Recorded data:
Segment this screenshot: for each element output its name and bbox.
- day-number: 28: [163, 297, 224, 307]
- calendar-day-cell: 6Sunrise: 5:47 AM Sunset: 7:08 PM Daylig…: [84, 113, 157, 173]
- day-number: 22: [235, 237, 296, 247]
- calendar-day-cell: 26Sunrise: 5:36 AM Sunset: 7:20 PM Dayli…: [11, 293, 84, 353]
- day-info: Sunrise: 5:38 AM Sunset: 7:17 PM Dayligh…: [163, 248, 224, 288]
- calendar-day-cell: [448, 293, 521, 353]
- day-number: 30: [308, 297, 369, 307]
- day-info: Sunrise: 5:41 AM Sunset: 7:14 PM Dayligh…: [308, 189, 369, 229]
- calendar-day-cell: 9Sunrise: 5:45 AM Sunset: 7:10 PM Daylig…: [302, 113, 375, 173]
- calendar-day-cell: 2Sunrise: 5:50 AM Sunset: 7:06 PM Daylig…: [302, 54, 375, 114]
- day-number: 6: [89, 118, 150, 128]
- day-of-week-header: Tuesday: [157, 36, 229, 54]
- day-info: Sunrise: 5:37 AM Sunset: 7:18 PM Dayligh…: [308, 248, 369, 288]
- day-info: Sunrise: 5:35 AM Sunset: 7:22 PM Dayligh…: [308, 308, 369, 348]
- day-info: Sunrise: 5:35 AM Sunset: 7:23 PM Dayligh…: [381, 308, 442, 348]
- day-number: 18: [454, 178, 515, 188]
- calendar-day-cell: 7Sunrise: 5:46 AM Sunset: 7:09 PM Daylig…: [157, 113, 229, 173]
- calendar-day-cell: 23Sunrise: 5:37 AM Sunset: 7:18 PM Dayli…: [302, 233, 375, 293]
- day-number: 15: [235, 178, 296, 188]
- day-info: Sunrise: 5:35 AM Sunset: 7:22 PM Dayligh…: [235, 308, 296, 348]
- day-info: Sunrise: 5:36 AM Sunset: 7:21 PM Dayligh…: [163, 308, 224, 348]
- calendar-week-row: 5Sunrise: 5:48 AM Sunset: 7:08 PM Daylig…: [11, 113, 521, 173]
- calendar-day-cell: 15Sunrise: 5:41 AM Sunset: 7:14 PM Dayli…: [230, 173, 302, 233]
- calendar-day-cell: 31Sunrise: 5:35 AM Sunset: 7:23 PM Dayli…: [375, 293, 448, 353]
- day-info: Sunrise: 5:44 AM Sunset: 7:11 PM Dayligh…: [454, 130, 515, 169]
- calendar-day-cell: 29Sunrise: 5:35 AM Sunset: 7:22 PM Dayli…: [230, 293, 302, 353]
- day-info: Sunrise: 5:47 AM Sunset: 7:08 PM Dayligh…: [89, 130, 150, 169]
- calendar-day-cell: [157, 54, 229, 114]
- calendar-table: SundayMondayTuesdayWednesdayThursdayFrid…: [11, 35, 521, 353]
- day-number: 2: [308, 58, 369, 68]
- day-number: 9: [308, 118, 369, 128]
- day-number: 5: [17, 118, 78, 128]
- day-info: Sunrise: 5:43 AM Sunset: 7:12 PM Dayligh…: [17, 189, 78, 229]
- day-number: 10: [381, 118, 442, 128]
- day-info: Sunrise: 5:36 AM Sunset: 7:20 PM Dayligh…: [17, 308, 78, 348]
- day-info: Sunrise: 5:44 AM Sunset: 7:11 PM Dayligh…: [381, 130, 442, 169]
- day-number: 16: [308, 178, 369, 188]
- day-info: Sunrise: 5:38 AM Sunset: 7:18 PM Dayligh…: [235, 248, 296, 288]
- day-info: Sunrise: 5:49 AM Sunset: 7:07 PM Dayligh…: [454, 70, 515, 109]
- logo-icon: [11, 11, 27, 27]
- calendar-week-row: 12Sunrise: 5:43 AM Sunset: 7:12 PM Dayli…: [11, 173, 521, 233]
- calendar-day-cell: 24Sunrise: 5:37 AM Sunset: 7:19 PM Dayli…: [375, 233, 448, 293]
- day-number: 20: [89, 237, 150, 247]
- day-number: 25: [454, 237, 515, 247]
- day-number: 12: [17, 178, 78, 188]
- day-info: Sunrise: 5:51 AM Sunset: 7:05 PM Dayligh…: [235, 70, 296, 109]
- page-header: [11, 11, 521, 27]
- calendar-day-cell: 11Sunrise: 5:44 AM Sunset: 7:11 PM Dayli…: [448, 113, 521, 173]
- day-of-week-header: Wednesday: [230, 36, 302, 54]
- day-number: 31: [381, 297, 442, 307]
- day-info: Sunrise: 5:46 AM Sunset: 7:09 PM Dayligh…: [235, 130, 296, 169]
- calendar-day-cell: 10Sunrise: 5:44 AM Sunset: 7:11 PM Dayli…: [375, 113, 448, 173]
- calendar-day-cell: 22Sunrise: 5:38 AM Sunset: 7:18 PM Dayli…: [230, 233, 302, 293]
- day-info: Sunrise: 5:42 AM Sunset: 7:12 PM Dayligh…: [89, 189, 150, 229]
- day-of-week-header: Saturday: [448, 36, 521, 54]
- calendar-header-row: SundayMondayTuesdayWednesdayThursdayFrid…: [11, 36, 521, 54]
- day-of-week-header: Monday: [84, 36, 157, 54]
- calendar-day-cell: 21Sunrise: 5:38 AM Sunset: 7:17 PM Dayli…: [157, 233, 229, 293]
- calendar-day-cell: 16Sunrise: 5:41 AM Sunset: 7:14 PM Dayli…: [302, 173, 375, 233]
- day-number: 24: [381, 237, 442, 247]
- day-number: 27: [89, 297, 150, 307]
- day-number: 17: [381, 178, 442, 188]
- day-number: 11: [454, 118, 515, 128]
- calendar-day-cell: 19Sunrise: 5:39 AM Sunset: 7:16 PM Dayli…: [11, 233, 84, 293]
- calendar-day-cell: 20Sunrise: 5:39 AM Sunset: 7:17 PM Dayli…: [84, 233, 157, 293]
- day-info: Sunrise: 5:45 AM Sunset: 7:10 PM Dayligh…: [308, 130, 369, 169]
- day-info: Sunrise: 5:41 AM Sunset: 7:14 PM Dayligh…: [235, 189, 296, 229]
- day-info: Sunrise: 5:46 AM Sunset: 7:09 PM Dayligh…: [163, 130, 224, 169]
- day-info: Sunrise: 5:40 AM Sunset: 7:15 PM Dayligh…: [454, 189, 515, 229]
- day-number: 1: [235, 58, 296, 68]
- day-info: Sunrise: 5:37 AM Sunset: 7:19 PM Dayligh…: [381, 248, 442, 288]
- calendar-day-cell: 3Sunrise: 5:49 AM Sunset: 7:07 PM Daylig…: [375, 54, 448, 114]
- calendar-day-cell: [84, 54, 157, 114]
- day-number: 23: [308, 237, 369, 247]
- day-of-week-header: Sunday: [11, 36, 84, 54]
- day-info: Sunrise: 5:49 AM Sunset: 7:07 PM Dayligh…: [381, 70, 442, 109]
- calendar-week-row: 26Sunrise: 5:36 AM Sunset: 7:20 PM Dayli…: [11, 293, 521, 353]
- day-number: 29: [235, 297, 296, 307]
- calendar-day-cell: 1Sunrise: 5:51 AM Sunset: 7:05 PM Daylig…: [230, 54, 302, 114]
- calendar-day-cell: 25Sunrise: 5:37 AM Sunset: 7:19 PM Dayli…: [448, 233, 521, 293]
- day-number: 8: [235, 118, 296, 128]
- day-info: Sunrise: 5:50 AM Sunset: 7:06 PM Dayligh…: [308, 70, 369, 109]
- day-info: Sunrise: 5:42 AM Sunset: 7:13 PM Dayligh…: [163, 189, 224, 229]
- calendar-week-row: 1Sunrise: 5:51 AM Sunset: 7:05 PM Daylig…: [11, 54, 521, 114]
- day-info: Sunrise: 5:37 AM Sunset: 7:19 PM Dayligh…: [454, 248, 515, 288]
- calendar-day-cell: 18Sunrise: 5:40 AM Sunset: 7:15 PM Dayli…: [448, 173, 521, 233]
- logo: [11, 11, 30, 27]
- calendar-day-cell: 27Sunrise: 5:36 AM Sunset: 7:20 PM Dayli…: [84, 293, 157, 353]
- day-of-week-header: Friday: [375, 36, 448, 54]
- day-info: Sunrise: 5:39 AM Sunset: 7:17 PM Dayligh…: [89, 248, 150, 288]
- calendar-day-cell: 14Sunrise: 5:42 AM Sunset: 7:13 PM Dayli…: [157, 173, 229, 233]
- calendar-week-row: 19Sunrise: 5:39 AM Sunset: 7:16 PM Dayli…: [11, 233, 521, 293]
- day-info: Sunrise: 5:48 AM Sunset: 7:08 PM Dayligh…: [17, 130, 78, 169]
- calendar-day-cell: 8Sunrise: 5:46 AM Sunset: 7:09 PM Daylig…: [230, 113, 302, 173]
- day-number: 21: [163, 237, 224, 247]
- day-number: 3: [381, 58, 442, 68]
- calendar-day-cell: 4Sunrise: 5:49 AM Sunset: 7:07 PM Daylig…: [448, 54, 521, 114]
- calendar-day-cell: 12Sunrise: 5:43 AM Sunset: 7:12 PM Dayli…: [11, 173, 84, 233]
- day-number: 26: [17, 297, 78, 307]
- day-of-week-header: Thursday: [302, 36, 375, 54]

TASK TO CARRY OUT. The number of lines in the data that hold "week" must be the entire answer.

SOLUTION TO THIS TASK. 12